Anyway, the newest announcement occurred on December 14 and claimed that the labels for different SSRIs like Paxil, Zoloft, Prozac, Celexa and Lexapro that included PPHN should be changed to show that the drugs’ links to PPHN are inconclusive.
“The initial Public Health Advisory in July 2006 on this potential risk was based on a single published study,” the agency’s announcement reads. “Since then, there have been conflicting findings from new studies evaluating this potential risk, making it unclear whether use of SSRIs during pregnancy can cause PPHN.”
Thanks to this newfound change in the FDA’s opinion, regulators are planning on little else other than updating the drugs’ labels.

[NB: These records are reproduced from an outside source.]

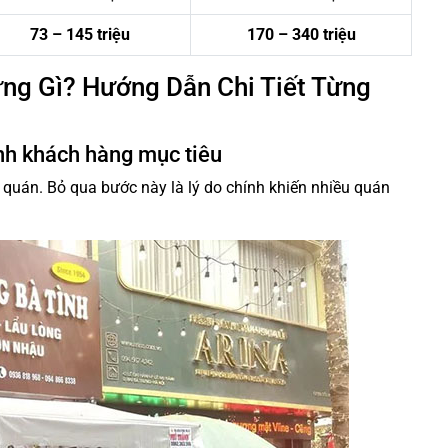
73 – 145 triệu
170 – 340 triệu
ng Gì? Hướng Dẫn Chi Tiết Từng
ịnh khách hàng mục tiêu
 quán. Bỏ qua bước này là lý do chính khiến nhiều quán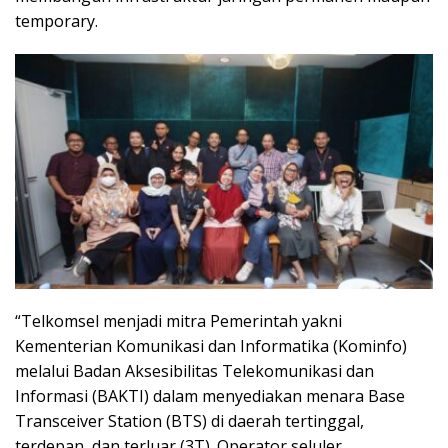
temporary.
“Telkomsel menjadi mitra Pemerintah yakni
Kementerian Komunikasi dan Informatika (Kominfo)
melalui Badan Aksesibilitas Telekomunikasi dan
Informasi (BAKTI) dalam menyediakan menara Base
Transceiver Station (BTS) di daerah tertinggal,
terdepan, dan terluar (3T). Operator seluler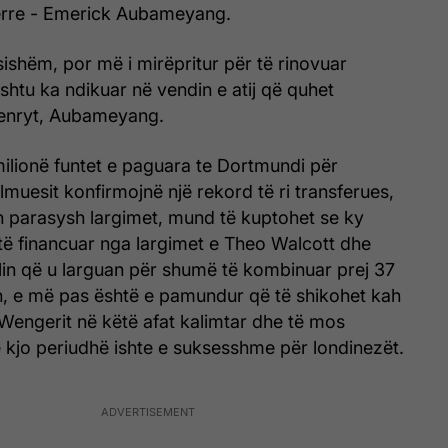
erre - Emerick Aubameyang.
sishëm, por më i mirëpritur për të rinovuar
shtu ka ndikuar në vendin e atij që quhet
Henryt, Aubameyang.
milionë funtet e paguara te Dortmundi për
lmuesit konfirmojnë një rekord të ri transferues,
 parasysh largimet, mund të kuptohet se ky
të financuar nga largimet e Theo Walcott dhe
in që u larguan për shumë të kombinuar prej 37
h, e më pas është e pamundur që të shikohet kah
Wengerit në këtë afat kalimtar dhe të mos
 kjo periudhë ishte e suksesshme për londinezët.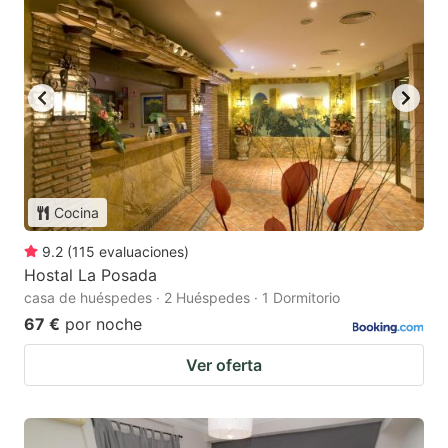
Cocina
9.2
(
115
evaluaciones
)
Hostal La Posada
casa de huéspedes · 2 Huéspedes · 1 Dormitorio
67 €
por noche
Ver oferta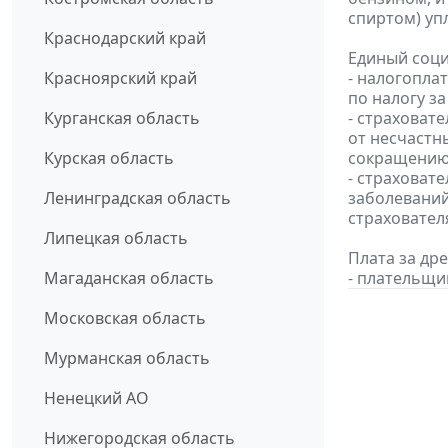
спиртом) уп
Краснодарский край
Единый соци
Красноярский край
- налогопла
по налогу за
Курганская область
- страховат
от несчастн
Курская область
сокращению 
- страховат
Ленинградская область
заболеваний
страховател
Липецкая область
Плата за др
Магаданская область
- плательщи
Московская область
Мурманская область
Ненецкий АО
Нижегородская область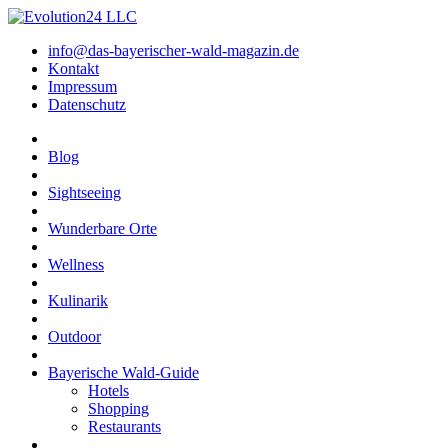
info@das-bayerischer-wald-magazin.de
Kontakt
Impressum
Datenschutz
Blog
Sightseeing
Wunderbare Orte
Wellness
Kulinarik
Outdoor
Bayerische Wald-Guide
Hotels
Shopping
Restaurants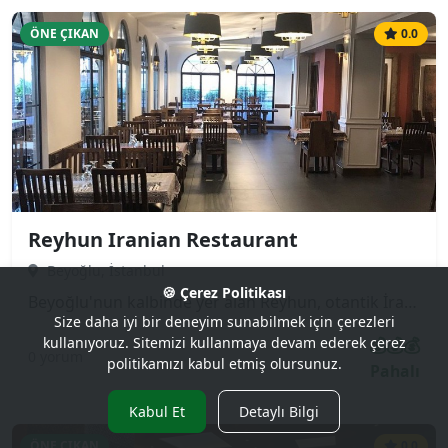
ÖNE ÇIKAN
0.0
Reyhun Iranian Restaurant
Beyoğlu, İstanbul
🍪 Çerez Politikası
Beyoğlu'nun kalbinde yer alan Reyhun, otantik İran (Pers) mutfağının en lezzetli örneklerini sunan popüler bir mekandır. Özellikle safranlı pilavları, çeşitli kebapları (Çelo Kebap, Kubide) ve geleneksel güveç yemekleri ile tanınır. Hem turistler hem de yerli halk tarafından sıkça tercih edilen samimi ve misafirperver bir atmosfere sahiptir.
Size daha iyi bir deneyim sunabilmek için çerezleri
💰💰💰
kullanıyoruz. Sitemizi kullanmaya devam ederek çerez
0 yorum
politikamızı kabul etmiş olursunuz.
Pahalı
Kabul Et
Detaylı Bilgi
ÖNE ÇIKAN
0.0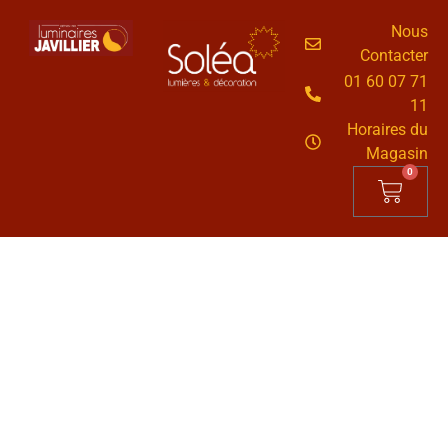
Nous
Contacter
01 60 07 71
11
Horaires du
Magasin
0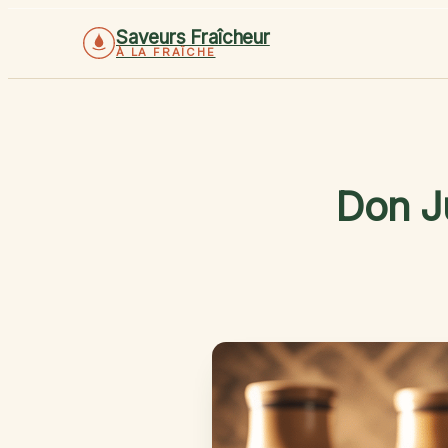
Saveurs Fraîcheur
À LA FRAÎCHE
Don Ju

The FDA has also decided to tell doctors to use their own judgment in deciding the proper risks-to-benefits ratio when prescribing SSRIs to pregnant women. Considering this new decision by the FDA, it is no wonder that recent surveys are showing that drug recalls are up an astounding 400 percent in recent years. This announcement can take the guesswork out of why that is: Clearly the FDA leaves dangerous drugs on the market for far too long, and is eager to play nice with drug companies at the consumer’s risk.